• **TASK PROMPT**: Give back every entry below, exactly as written.

• **PROVIDED INFORMATION**:
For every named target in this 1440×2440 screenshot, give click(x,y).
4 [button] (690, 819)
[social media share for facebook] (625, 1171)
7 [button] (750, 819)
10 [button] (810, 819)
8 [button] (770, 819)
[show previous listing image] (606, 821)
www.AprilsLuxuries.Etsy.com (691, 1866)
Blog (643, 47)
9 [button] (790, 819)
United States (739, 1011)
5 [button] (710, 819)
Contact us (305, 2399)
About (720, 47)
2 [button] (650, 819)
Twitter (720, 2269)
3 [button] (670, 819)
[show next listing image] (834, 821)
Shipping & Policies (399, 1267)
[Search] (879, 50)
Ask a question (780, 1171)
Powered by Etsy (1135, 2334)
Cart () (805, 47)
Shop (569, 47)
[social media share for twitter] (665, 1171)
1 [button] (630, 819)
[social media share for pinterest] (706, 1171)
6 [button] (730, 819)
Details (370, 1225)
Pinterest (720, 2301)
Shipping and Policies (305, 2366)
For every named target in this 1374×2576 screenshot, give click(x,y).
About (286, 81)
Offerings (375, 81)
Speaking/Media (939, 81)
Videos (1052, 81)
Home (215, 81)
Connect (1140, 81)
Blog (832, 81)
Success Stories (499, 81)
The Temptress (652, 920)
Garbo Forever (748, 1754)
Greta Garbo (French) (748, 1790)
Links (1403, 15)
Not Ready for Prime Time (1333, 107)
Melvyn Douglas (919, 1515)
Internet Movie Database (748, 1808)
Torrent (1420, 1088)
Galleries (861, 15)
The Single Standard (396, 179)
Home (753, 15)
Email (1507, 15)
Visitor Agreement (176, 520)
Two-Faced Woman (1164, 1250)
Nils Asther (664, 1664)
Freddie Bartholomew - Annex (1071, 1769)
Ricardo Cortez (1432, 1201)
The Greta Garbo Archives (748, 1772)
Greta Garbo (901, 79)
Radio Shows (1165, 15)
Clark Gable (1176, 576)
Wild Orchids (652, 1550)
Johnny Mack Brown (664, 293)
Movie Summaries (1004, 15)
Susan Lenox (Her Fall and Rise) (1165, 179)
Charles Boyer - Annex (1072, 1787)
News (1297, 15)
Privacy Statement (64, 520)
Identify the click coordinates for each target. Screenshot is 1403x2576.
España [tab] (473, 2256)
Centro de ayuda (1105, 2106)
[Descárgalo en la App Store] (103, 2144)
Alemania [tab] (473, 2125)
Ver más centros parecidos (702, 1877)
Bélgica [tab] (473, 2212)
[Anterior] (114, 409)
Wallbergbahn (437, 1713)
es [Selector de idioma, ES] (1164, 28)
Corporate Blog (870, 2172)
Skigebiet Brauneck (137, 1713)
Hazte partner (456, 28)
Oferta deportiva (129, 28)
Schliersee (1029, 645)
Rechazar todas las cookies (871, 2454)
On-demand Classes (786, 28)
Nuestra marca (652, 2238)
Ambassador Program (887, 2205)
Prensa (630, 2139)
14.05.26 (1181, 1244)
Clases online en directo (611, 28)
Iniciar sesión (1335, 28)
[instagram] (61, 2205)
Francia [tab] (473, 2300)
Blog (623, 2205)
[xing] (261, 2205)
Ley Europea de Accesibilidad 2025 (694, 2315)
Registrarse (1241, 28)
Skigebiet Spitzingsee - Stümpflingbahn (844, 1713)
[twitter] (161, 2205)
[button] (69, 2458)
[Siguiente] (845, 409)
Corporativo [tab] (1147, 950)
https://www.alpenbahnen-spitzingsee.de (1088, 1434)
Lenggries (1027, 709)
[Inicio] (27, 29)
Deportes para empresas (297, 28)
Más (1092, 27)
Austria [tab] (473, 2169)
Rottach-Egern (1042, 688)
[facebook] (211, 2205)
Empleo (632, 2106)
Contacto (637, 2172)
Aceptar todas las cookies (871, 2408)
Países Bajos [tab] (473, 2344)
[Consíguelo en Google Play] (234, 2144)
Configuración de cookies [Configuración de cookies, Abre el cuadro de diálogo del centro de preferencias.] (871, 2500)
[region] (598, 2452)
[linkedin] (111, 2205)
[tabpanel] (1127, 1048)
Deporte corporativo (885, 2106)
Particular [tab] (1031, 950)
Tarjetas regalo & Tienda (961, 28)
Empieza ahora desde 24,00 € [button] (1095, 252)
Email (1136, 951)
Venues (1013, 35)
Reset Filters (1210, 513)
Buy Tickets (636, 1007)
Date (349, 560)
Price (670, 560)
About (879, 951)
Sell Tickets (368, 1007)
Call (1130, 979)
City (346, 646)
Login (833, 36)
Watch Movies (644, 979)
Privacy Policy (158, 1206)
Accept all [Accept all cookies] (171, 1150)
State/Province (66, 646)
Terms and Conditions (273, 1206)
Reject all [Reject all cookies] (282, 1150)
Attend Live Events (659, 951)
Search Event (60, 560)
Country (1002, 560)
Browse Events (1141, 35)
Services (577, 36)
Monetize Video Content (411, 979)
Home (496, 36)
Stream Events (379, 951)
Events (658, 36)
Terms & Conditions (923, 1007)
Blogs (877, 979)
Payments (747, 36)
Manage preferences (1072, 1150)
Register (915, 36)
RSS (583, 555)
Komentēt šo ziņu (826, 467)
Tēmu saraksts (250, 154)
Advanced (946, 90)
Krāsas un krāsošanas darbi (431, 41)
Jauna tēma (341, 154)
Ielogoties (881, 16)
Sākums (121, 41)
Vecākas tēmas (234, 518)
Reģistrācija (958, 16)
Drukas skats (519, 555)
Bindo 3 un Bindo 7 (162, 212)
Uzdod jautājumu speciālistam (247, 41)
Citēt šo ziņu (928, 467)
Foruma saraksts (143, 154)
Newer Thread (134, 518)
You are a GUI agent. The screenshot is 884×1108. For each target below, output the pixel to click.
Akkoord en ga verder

• **WRITTEN ANSWER**:
For every named target in this 1440×2440 screenshot, give click(x,y).
4 [button] (690, 819)
[social media share for facebook] (625, 1171)
7 [button] (750, 819)
10 [button] (810, 819)
8 [button] (770, 819)
[show previous listing image] (606, 821)
www.AprilsLuxuries.Etsy.com (691, 1866)
Blog (643, 47)
9 [button] (790, 819)
United States (739, 1011)
5 [button] (710, 819)
Contact us (305, 2399)
About (720, 47)
2 [button] (650, 819)
Twitter (720, 2269)
3 [button] (670, 819)
[show next listing image] (834, 821)
Shipping & Policies (399, 1267)
[Search] (879, 50)
Ask a question (780, 1171)
Powered by Etsy (1135, 2334)
Cart () (805, 47)
Shop (569, 47)
[social media share for twitter] (665, 1171)
1 [button] (630, 819)
[social media share for pinterest] (706, 1171)
6 [button] (730, 819)
Details (370, 1225)
Pinterest (720, 2301)
Shipping and Policies (305, 2366)
For every named target in this 1374×2576 screenshot, give click(x,y).
About (286, 81)
Offerings (375, 81)
Speaking/Media (939, 81)
Videos (1052, 81)
Home (215, 81)
Connect (1140, 81)
Blog (832, 81)
Success Stories (499, 81)
The Temptress (652, 920)
Garbo Forever (748, 1754)
Greta Garbo (French) (748, 1790)
Links (1403, 15)
Not Ready for Prime Time (1333, 107)
Melvyn Douglas (919, 1515)
Internet Movie Database (748, 1808)
Torrent (1420, 1088)
Galleries (861, 15)
The Single Standard (396, 179)
Home (753, 15)
Email (1507, 15)
Visitor Agreement (176, 520)
Two-Faced Woman (1164, 1250)
Nils Asther (664, 1664)
Freddie Bartholomew - Annex (1071, 1769)
Ricardo Cortez (1432, 1201)
The Greta Garbo Archives (748, 1772)
Greta Garbo (901, 79)
Radio Shows (1165, 15)
Clark Gable (1176, 576)
Wild Orchids (652, 1550)
Johnny Mack Brown (664, 293)
Movie Summaries (1004, 15)
Susan Lenox (Her Fall and Rise) (1165, 179)
Charles Boyer - Annex (1072, 1787)
News (1297, 15)
Privacy Statement (64, 520)
Identify the click coordinates for each target. Screenshot is 1403x2576.
España [tab] (473, 2256)
Centro de ayuda (1105, 2106)
[Descárgalo en la App Store] (103, 2144)
Alemania [tab] (473, 2125)
Ver más centros parecidos (702, 1877)
Bélgica [tab] (473, 2212)
[Anterior] (114, 409)
Wallbergbahn (437, 1713)
es [Selector de idioma, ES] (1164, 28)
Corporate Blog (870, 2172)
Skigebiet Brauneck (137, 1713)
Hazte partner (456, 28)
Oferta deportiva (129, 28)
Schliersee (1029, 645)
Rechazar todas las cookies (871, 2454)
On-demand Classes (786, 28)
Nuestra marca (652, 2238)
Ambassador Program (887, 2205)
Prensa (630, 2139)
14.05.26 (1181, 1244)
Clases online en directo (611, 28)
Iniciar sesión (1335, 28)
[instagram] (61, 2205)
Francia [tab] (473, 2300)
Blog (623, 2205)
[xing] (261, 2205)
Ley Europea de Accesibilidad 2025 (694, 2315)
Registrarse (1241, 28)
Skigebiet Spitzingsee - Stümpflingbahn (844, 1713)
[twitter] (161, 2205)
[button] (69, 2458)
[Siguiente] (845, 409)
Corporativo [tab] (1147, 950)
https://www.alpenbahnen-spitzingsee.de (1088, 1434)
Lenggries (1027, 709)
[Inicio] (27, 29)
Deportes para empresas (297, 28)
Más (1092, 27)
Austria [tab] (473, 2169)
Rottach-Egern (1042, 688)
[facebook] (211, 2205)
Empleo (632, 2106)
Contacto (637, 2172)
Aceptar todas las cookies (871, 2408)
Países Bajos [tab] (473, 2344)
[Consíguelo en Google Play] (234, 2144)
Configuración de cookies [Configuración de cookies, Abre el cuadro de diálogo del centro de preferencias.] (871, 2500)
[region] (598, 2452)
[linkedin] (111, 2205)
[tabpanel] (1127, 1048)
Deporte corporativo (885, 2106)
Particular [tab] (1031, 950)
Tarjetas regalo & Tienda (961, 28)
Empieza ahora desde 24,00 € [button] (1095, 252)
Email (1136, 951)
Venues (1013, 35)
Reset Filters (1210, 513)
Buy Tickets (636, 1007)
Date (349, 560)
Price (670, 560)
About (879, 951)
Sell Tickets (368, 1007)
Call (1130, 979)
City (346, 646)
Login (833, 36)
Watch Movies (644, 979)
Privacy Policy (158, 1206)
Accept all [Accept all cookies] (171, 1150)
State/Province (66, 646)
Terms and Conditions (273, 1206)
Reject all [Reject all cookies] (282, 1150)
Attend Live Events (659, 951)
Search Event (60, 560)
Country (1002, 560)
Browse Events (1141, 35)
Services (577, 36)
Monetize Video Content (411, 979)
Home (496, 36)
Stream Events (379, 951)
Events (658, 36)
Terms & Conditions (923, 1007)
Blogs (877, 979)
Payments (747, 36)
Manage preferences (1072, 1150)
Register (915, 36)
RSS (583, 555)
Komentēt šo ziņu (826, 467)
Tēmu saraksts (250, 154)
Advanced (946, 90)
Krāsas un krāsošanas darbi (431, 41)
Jauna tēma (341, 154)
Ielogoties (881, 16)
Sākums (121, 41)
Vecākas tēmas (234, 518)
Reģistrācija (958, 16)
Drukas skats (519, 555)
Bindo 3 un Bindo 7 (162, 212)
Uzdod jautājumu speciālistam (247, 41)
Citēt šo ziņu (928, 467)
Foruma saraksts (143, 154)
Newer Thread (134, 518)
You are a GUI agent. The screenshot is 884×1108. For each target below, output the pixel to click.
Akkoord en ga verder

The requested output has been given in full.